BEGIN Entries provided

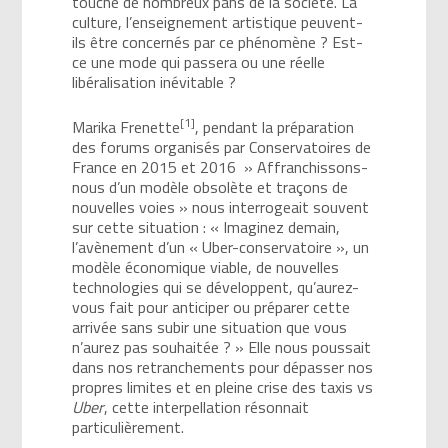
touche de nombreux pans de la société. La
culture, l’enseignement artistique peuvent-
ils être concernés par ce phénomène ? Est-
ce une mode qui passera ou une réelle
libéralisation inévitable ?
[1]
Marika Frenette
, pendant la préparation
des forums organisés par Conservatoires de
France en 2015 et 2016 » Affranchissons-
nous d’un modèle obsolète et traçons de
nouvelles voies » nous interrogeait souvent
sur cette situation : « Imaginez demain,
l’avènement d’un « Uber-conservatoire », un
modèle économique viable, de nouvelles
technologies qui se développent, qu’aurez-
vous fait pour anticiper ou préparer cette
arrivée sans subir une situation que vous
n’aurez pas souhaitée ? » Elle nous poussait
dans nos retranchements pour dépasser nos
propres limites et en pleine crise des taxis vs
Uber
, cette interpellation résonnait
particulièrement.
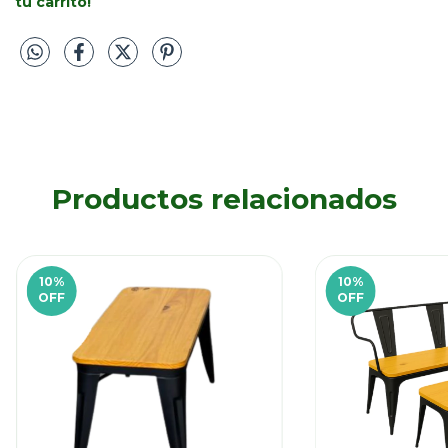
tu carrito!
Productos relacionados
10
%
10
%
OFF
OFF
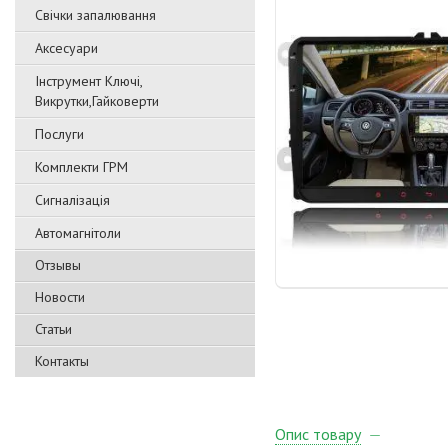
Свічки запалювання
Аксесуари
Інструмент Ключі,
Викрутки,Гайковерти
Послуги
Комплекти ГРМ
Сигналізація
Автомагнітоли
Отзывы
Новости
Статьи
Контакты
Опис товару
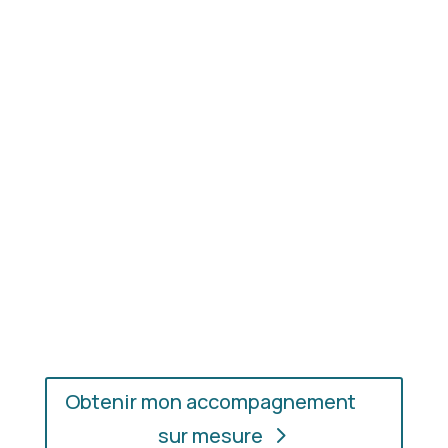
Résultat concret
: apprenez à choisir les coupes,
les couleurs et les matières qui vous mettent
réellement en valeur.
En présentiel ou en ligne
: choisissez
l’accompagnement qui vous convient, où que vous
soyez.
Obtenir mon accompagnement
sur mesure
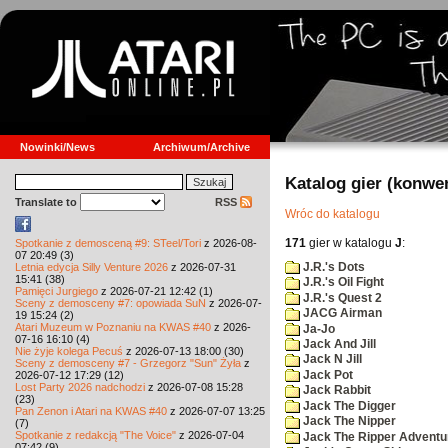
Nowinki/News
Archiwum/Archive
Katalog gier (konwe
Translate to
RSS
Wróc do katalogu
171
gier w katalogu
J
:
Spotkanie z demosceną #9: STeel/Tori
z 2026-08-
07 20:49 (3)
J.R.'s Dots
Letnia edycja Silly Venture 2026
z 2026-07-31
15:41 (38)
J.R.'s Oil Fight
Pamięci Jurgiego
z 2026-07-21 12:42 (1)
J.R.'s Quest 2
Sceny z demosceny #7: opowiada SuN
z 2026-07-
JACG Airman
19 15:24 (2)
Atari Muzeum w Poznaniu na KWAS #40
z 2026-
Ja-Jo
07-16 16:10 (4)
Jack And Jill
Nie żyje kolega Pecuś
z 2026-07-13 18:00 (30)
Jack N Jill
Sceny z demosceny #7 - Grzegorz "Sun" Żyła
z
Jack Pot
2026-07-12 17:29 (12)
Lost Party 2026 nadchodzi
z 2026-07-08 15:28
Jack Rabbit
(23)
Jack The Digger
Pan Zenon i Atari na KWAS #40
z 2026-07-07 13:25
Jack The Nipper
(7)
Spotkanie z redakcją "The Voice"
z 2026-07-04
Jack The Ripper Adventu
07:42 (9)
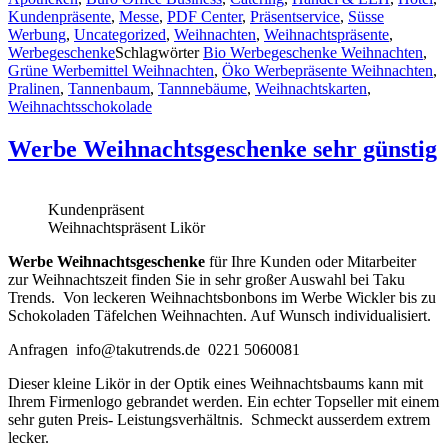
Kundenpräsente
,
Messe
,
PDF Center
,
Präsentservice
,
Süsse
Werbung
,
Uncategorized
,
Weihnachten
,
Weihnachtspräsente
,
Werbegeschenke
Schlagwörter
Bio Werbegeschenke Weihnachten
,
Grüne Werbemittel Weihnachten
,
Öko Werbepräsente Weihnachten
,
Pralinen
,
Tannenbaum
,
Tannnebäume
,
Weihnachtskarten
,
Weihnachtsschokolade
Werbe Weihnachtsgeschenke sehr günstig
Kundenpräsent
Weihnachtspräsent Likör
Werbe Weihnachtsgeschenke
für Ihre Kunden oder Mitarbeiter
zur Weihnachtszeit finden Sie in sehr großer Auswahl bei Taku
Trends. Von leckeren Weihnachtsbonbons im Werbe Wickler bis zu
Schokoladen Täfelchen Weihnachten. Auf Wunsch individualisiert.
Anfragen info@takutrends.de 0221 5060081
Dieser kleine Likör in der Optik eines Weihnachtsbaums kann mit
Ihrem Firmenlogo gebrandet werden. Ein echter Topseller mit einem
sehr guten Preis- Leistungsverhältnis. Schmeckt ausserdem extrem
lecker.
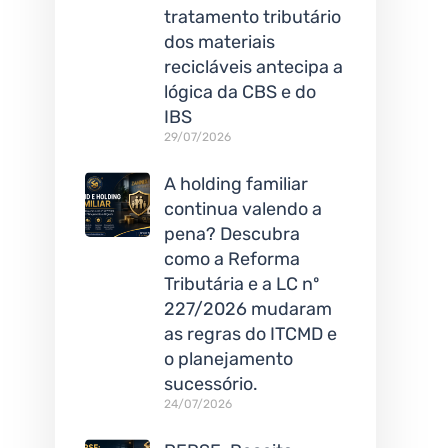
tratamento tributário
dos materiais
recicláveis antecipa a
lógica da CBS e do
IBS
29/07/2026
A holding familiar
continua valendo a
pena? Descubra
como a Reforma
Tributária e a LC nº
227/2026 mudaram
as regras do ITCMD e
o planejamento
sucessório.
24/07/2026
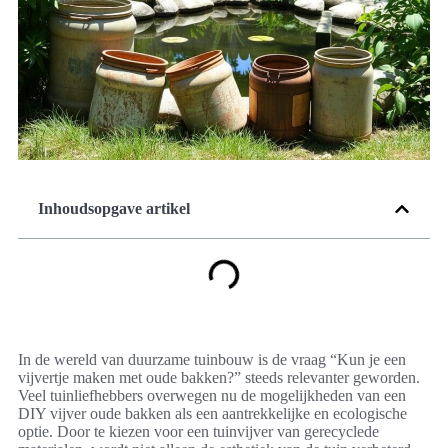
Inhoudsopgave artikel
In de wereld van duurzame tuinbouw is de vraag “Kun je een
vijvertje maken met oude bakken?” steeds relevanter geworden.
Veel tuinliefhebbers overwegen nu de mogelijkheden van een
DIY vijver oude bakken als een aantrekkelijke en ecologische
optie. Door te kiezen voor een tuinvijver van gerecyclede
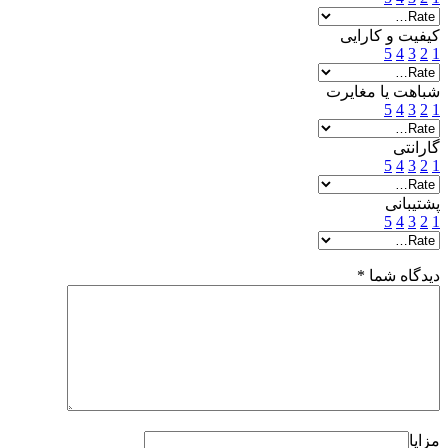
کیفیت و کارایی
5
4
3
2
1
شباهت یا مغایرت
5
4
3
2
1
گارانتی
5
4
3
2
1
پشتیبانی
5
4
3
2
1
دیدگاه شما
*
مزایا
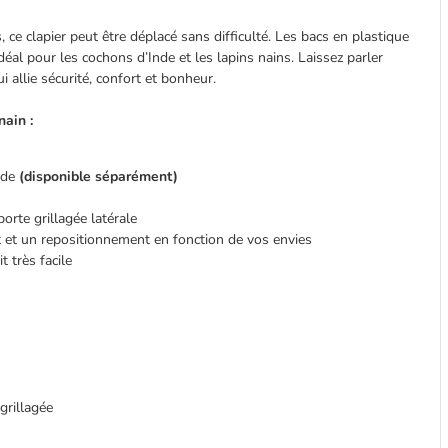
 ce clapier peut être déplacé sans difficulté. Les bacs en plastique
déal pour les cochons d’Inde et les lapins nains. Laissez parler
 allie sécurité, confort et bonheur.
nain :
Inde
(disponible séparément)
porte grillagée latérale
 et un repositionnement en fonction de vos envies
 très facile
 grillagée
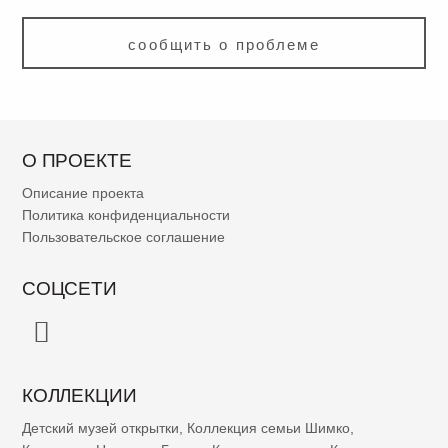
сообщить о проблеме
О ПРОЕКТЕ
Описание проекта
Политика конфиденциальности
Пользовательское соглашение
СОЦСЕТИ
КОЛЛЕКЦИИ
Детский музей открытки
,
Коллекция семьи Шимко
,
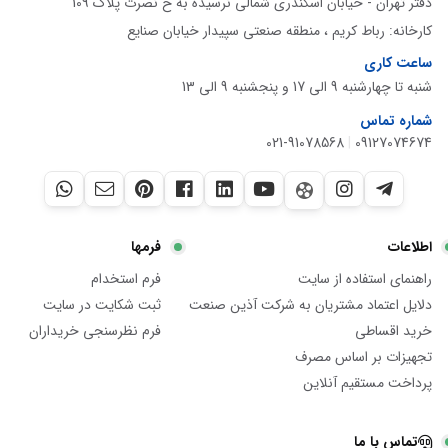
دفتر تهران - خیابان اسکندری شمالی نرسیده به خ نصرت پلاک 109
کارخانه: رباط کریم ، منطقه صنعتی سپیدار خیابان صنایع
ساعت کاری
شنبه تا چهارشنبه 9 الی 17 و پنجشنبه 9 الی 13
شماره تماس
021-91078568
|
09127074674
اطلاعات
فرمها
راهنمای استفاده از سایت
فرم استخدام
دلایل اعتماد مشتریان به شرکت آذین صنعت
ثبت شکایت در سایت
خرید اقساطی
فرم نظرسنجی خریداران
تجهیزات بر اساس مصرف
پرداخت مستقیم آنلاین
تماس با ما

END Entries provided

▸ What the task requires: Would you copy every line of the entries in which "situation" appears?

▸ Solution for this task:
sur cette situation : « Imaginez demain,
arrivée sans subir une situation que vous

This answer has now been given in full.